| Activity |
Each line that has the string "para" must be copied from the records below.

::: Entries provided :::

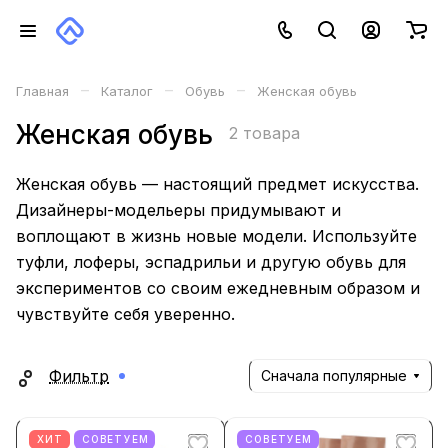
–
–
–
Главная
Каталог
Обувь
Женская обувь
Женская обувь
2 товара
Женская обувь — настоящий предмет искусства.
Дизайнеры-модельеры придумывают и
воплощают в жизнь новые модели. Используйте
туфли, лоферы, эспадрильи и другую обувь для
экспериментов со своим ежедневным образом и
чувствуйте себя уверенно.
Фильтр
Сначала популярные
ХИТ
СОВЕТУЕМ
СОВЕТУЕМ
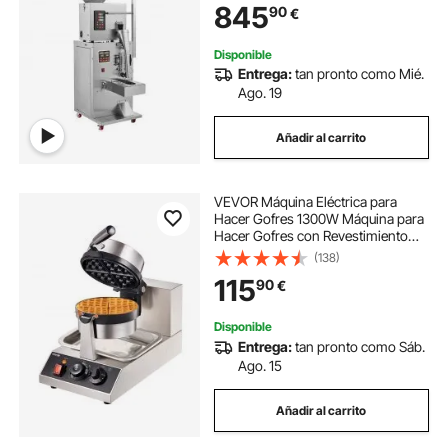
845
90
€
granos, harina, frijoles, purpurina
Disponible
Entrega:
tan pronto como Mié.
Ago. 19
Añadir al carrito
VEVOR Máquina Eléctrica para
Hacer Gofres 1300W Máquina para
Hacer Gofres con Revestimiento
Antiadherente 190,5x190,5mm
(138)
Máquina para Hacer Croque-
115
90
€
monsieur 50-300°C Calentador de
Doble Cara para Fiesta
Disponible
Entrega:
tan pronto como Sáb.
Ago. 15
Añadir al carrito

:::
::: Entries provided :::

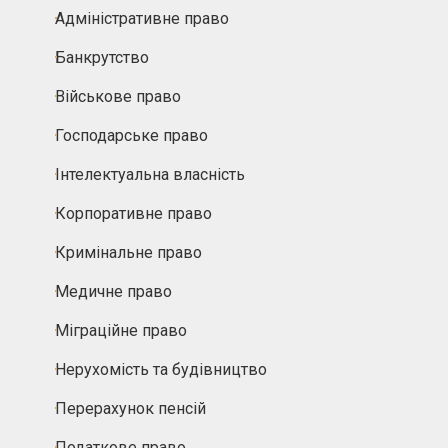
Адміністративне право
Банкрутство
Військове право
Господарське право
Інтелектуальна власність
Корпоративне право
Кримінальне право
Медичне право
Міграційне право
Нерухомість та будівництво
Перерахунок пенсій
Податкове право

:::
::: Entries provided :::

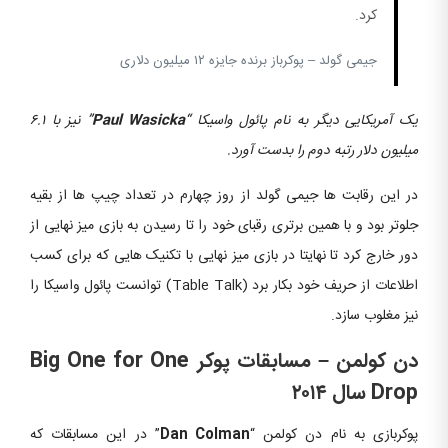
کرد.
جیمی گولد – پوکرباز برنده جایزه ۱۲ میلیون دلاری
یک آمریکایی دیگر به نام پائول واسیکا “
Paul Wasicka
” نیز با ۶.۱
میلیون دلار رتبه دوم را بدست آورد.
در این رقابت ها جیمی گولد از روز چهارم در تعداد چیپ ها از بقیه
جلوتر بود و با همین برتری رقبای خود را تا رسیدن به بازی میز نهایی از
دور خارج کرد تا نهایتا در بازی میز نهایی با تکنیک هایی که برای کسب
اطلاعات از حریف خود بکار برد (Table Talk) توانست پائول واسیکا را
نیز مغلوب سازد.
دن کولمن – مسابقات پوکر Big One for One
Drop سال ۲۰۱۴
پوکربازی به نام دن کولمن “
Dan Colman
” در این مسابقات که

:::

| Response to this task |
VEVOR Máquina Eléctrica para
Hacer Gofres 1300W Máquina para
Máquina para Hacer Croque-
Doble Cara para Fiesta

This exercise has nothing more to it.